We'll be staying at HSH for the first time next month in a 2 bedroom unit.  We're owners there, but it's not our week so I have no idea which unit we'll end up with, but I did request building 5.  We stayed at a Marriott timeshare last month and received a welcome email asking for our room preferences, etc.  Does Hyatt also send out an email like that?  

Is wifi free at HSH?  I've seen some reviews that say it is and some that say there's a charge.


----------



## dvc_john (Jun 5, 2012)

IslandTime said:


> Is wifi free at HSH?  I've seen some reviews that say it is and some that say there's a charge.



I'm at Hyatt Sunset Harbor now, and can confirm that wifi is complimentary. I'm using it to post this message.
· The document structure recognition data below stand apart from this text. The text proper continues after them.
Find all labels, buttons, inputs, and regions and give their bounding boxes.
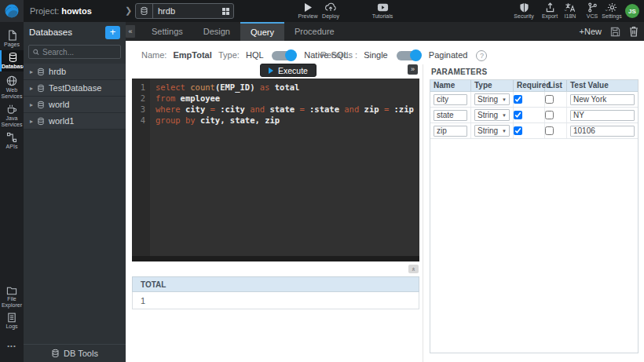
grid-view-icon[interactable] — [222, 8, 229, 15]
project-label: Project: — [30, 6, 59, 16]
deploy-cloud-icon — [325, 2, 336, 13]
code-token: city — [200, 115, 220, 125]
editor-scrollbar[interactable] — [132, 256, 419, 261]
param-list-checkbox[interactable] — [545, 126, 554, 135]
editor-code-area[interactable]: select count(EMP_ID) as totalfrom employ… — [150, 79, 419, 261]
execute-button[interactable]: Execute — [260, 64, 317, 77]
param-list-checkbox[interactable] — [545, 111, 554, 119]
database-icon — [37, 117, 45, 126]
param-name-input[interactable] — [434, 110, 467, 121]
expand-caret-icon[interactable]: ▸ — [30, 68, 33, 75]
code-line[interactable]: select count(EMP_ID) as total — [156, 82, 419, 93]
column-header-list: List — [545, 80, 567, 91]
sidebar-overflow-menu[interactable]: ••• — [0, 342, 24, 349]
results-column-header: TOTAL — [132, 276, 419, 292]
column-header-required: Required — [514, 80, 545, 91]
code-token: where — [156, 104, 185, 114]
breadcrumb-chevron-icon: ❯ — [125, 5, 132, 16]
code-token: :state — [309, 104, 344, 114]
code-line[interactable]: from employee — [156, 93, 419, 104]
wavemaker-logo[interactable] — [0, 0, 24, 22]
settings-button[interactable]: Settings ⌄ — [598, 2, 625, 19]
column-header-type: Type — [471, 80, 514, 91]
tutorials-label: Tutorials — [372, 13, 393, 19]
param-name-input[interactable] — [434, 126, 467, 137]
sidebar-item-label: File Explorer — [0, 296, 24, 308]
expand-caret-icon[interactable]: ▸ — [30, 101, 33, 108]
param-type-select[interactable]: String▼ — [474, 109, 510, 121]
param-type-value: String — [478, 95, 498, 104]
sql-code-editor[interactable]: 1234 select count(EMP_ID) as totalfrom e… — [132, 79, 419, 261]
user-avatar[interactable]: JS — [625, 4, 639, 18]
database-tree-item-testdatabase[interactable]: ▸ TestDatabase — [24, 80, 126, 97]
db-tools-icon — [51, 349, 60, 358]
add-database-button[interactable]: + — [105, 26, 120, 39]
tutorials-button[interactable]: Tutorials — [366, 2, 399, 19]
records-option-single[interactable]: Single — [364, 50, 388, 60]
database-search[interactable] — [28, 45, 121, 59]
code-token: from — [156, 93, 181, 103]
line-number: 4 — [132, 115, 145, 126]
sidebar-item-databases[interactable]: Databases — [0, 50, 24, 71]
search-input[interactable] — [42, 48, 116, 57]
sidebar-item-web-services[interactable]: Web Services — [0, 74, 24, 101]
database-name: hrdb — [49, 67, 66, 76]
delete-icon[interactable] — [629, 26, 639, 37]
sidebar-item-label: Java Services — [0, 115, 24, 127]
new-query-button[interactable]: +New — [580, 27, 602, 36]
param-type-value: String — [478, 126, 498, 135]
type-option-hql[interactable]: HQL — [246, 50, 263, 60]
code-token: state — [230, 115, 255, 125]
sidebar-item-java-services[interactable]: Java Services — [0, 102, 24, 129]
expand-caret-icon[interactable]: ▸ — [30, 118, 33, 125]
param-test-value-input[interactable] — [570, 126, 635, 137]
databases-panel-title: Databases — [29, 27, 72, 37]
records-toggle[interactable] — [397, 51, 420, 60]
code-line[interactable]: where city = :city and state = :state an… — [156, 104, 419, 115]
sidebar-item-pages[interactable]: Pages — [0, 28, 24, 49]
help-icon[interactable]: ? — [476, 50, 487, 61]
db-tools-button[interactable]: DB Tools — [24, 344, 126, 362]
type-toggle[interactable] — [272, 51, 295, 60]
records-label: Records : — [320, 50, 357, 60]
save-icon[interactable] — [610, 27, 620, 37]
select-arrow-icon: ▼ — [502, 97, 507, 102]
sidebar-item-apis[interactable]: APIs — [0, 130, 24, 152]
param-type-select[interactable]: String▼ — [474, 125, 510, 137]
code-token: ) — [250, 82, 260, 92]
parameter-row-zip: String▼ — [430, 123, 638, 139]
code-token: = — [299, 104, 309, 114]
expand-caret-icon[interactable]: ▸ — [30, 85, 33, 92]
type-label: Type: — [218, 50, 240, 60]
param-test-value-input[interactable] — [570, 94, 635, 105]
git-branch-icon — [587, 2, 598, 13]
parameter-row-city: String▼ — [430, 92, 638, 108]
param-list-checkbox[interactable] — [545, 95, 554, 104]
api-connector-icon — [6, 132, 17, 143]
database-selector[interactable]: hrdb — [135, 3, 234, 19]
i18n-button[interactable]: I18N — [559, 2, 581, 19]
tab-design[interactable]: Design — [193, 22, 240, 41]
database-tree-item-world1[interactable]: ▸ world1 — [24, 113, 126, 130]
code-line[interactable]: group by city, state, zip — [156, 115, 419, 126]
sidebar-item-file-explorer[interactable]: File Explorer — [0, 284, 24, 309]
deploy-button[interactable]: Deploy — [317, 2, 344, 19]
records-option-paginated[interactable]: Paginated — [429, 50, 468, 60]
tab-query[interactable]: Query — [240, 22, 284, 41]
expand-editor-button[interactable]: » — [408, 64, 418, 75]
param-required-checkbox[interactable] — [514, 111, 522, 119]
collapse-panel-button[interactable]: « — [126, 25, 135, 38]
param-name-input[interactable] — [434, 94, 467, 105]
collapse-results-button[interactable]: « — [408, 265, 419, 273]
database-tree-item-world[interactable]: ▸ world — [24, 97, 126, 113]
database-tree-item-hrdb[interactable]: ▸ hrdb — [24, 64, 126, 80]
param-type-select[interactable]: String▼ — [474, 93, 510, 105]
param-required-checkbox[interactable] — [514, 126, 522, 135]
sidebar-item-label: Pages — [0, 42, 24, 48]
tab-procedure[interactable]: Procedure — [284, 22, 345, 41]
param-test-value-input[interactable] — [570, 110, 635, 121]
sidebar-item-logs[interactable]: Logs — [0, 311, 24, 331]
tab-settings[interactable]: Settings — [141, 22, 193, 41]
param-required-checkbox[interactable] — [514, 95, 522, 104]
security-button[interactable]: Security — [509, 2, 539, 19]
(I'm a Hyatt owner, but not at this resort.)


----------



## IslandTime (Jun 5, 2012)

Thanks!  Did you request a specific unit or building prior to arrival and if so, did you get it or something close?


----------



## dvc_john (Jun 5, 2012)

I didn't request anything specific. I could only get 2 days here, so I'm doing a split stay between here and Windward Point. 

I'm in building 4, 2nd floor.


----------



## suzannesimon (Jun 5, 2012)

Can't you go on the Hyatt website and see which units are available and just pick one?  It worked for us at Windward Point last Labor Day.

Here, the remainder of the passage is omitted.